PROBLEM TO SOLVE: Each line from the beginning of the entries below through the line that includes "Want a deep cut? Try their" must be returned exactly as given.

DATASET EXCERPTS:
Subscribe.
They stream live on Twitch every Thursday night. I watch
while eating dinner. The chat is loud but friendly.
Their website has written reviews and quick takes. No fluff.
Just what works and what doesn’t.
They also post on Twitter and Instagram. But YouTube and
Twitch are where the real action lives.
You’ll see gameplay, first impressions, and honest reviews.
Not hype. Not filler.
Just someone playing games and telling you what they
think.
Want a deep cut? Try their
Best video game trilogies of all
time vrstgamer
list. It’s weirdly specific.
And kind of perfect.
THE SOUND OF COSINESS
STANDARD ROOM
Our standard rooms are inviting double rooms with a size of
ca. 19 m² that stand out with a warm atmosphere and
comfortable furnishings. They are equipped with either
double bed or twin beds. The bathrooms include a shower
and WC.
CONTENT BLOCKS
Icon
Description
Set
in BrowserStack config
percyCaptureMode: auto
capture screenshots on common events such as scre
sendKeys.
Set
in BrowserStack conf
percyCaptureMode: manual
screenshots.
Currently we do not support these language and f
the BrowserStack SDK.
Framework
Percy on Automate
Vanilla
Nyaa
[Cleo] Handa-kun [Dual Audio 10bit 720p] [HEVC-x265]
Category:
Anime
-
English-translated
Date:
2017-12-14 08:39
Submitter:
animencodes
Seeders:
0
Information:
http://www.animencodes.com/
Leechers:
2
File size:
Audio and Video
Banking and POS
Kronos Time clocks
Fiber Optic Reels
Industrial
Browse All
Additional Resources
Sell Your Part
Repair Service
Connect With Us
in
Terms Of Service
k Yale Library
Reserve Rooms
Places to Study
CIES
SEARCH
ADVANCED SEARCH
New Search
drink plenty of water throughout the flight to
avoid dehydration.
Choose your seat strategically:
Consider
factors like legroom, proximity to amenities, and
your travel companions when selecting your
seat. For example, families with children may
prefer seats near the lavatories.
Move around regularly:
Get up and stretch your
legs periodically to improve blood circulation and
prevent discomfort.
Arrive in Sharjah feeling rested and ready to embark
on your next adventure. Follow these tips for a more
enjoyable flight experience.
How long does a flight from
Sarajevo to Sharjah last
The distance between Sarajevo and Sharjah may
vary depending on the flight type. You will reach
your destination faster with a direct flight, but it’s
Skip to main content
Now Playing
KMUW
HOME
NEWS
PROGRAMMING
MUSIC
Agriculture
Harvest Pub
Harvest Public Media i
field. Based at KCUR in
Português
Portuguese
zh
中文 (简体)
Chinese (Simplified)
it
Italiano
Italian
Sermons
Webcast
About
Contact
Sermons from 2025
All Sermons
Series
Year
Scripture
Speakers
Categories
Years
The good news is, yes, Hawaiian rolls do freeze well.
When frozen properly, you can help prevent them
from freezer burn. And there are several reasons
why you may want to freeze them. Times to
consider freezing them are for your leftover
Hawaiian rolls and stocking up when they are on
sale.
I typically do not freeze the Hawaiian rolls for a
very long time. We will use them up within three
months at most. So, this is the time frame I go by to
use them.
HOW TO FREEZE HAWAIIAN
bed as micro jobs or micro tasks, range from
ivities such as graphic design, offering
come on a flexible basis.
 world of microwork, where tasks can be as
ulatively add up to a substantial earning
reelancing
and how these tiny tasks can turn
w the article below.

RESPONSE:
Subscribe.
They stream live on Twitch every Thursday night. I watch
while eating dinner. The chat is loud but friendly.
Their website has written reviews and quick takes. No fluff.
Just what works and what doesn’t.
They also post on Twitter and Instagram. But YouTube and
Twitch are where the real action lives.
You’ll see gameplay, first impressions, and honest reviews.
Not hype. Not filler.
Just someone playing games and telling you what they
think.
Want a deep cut? Try their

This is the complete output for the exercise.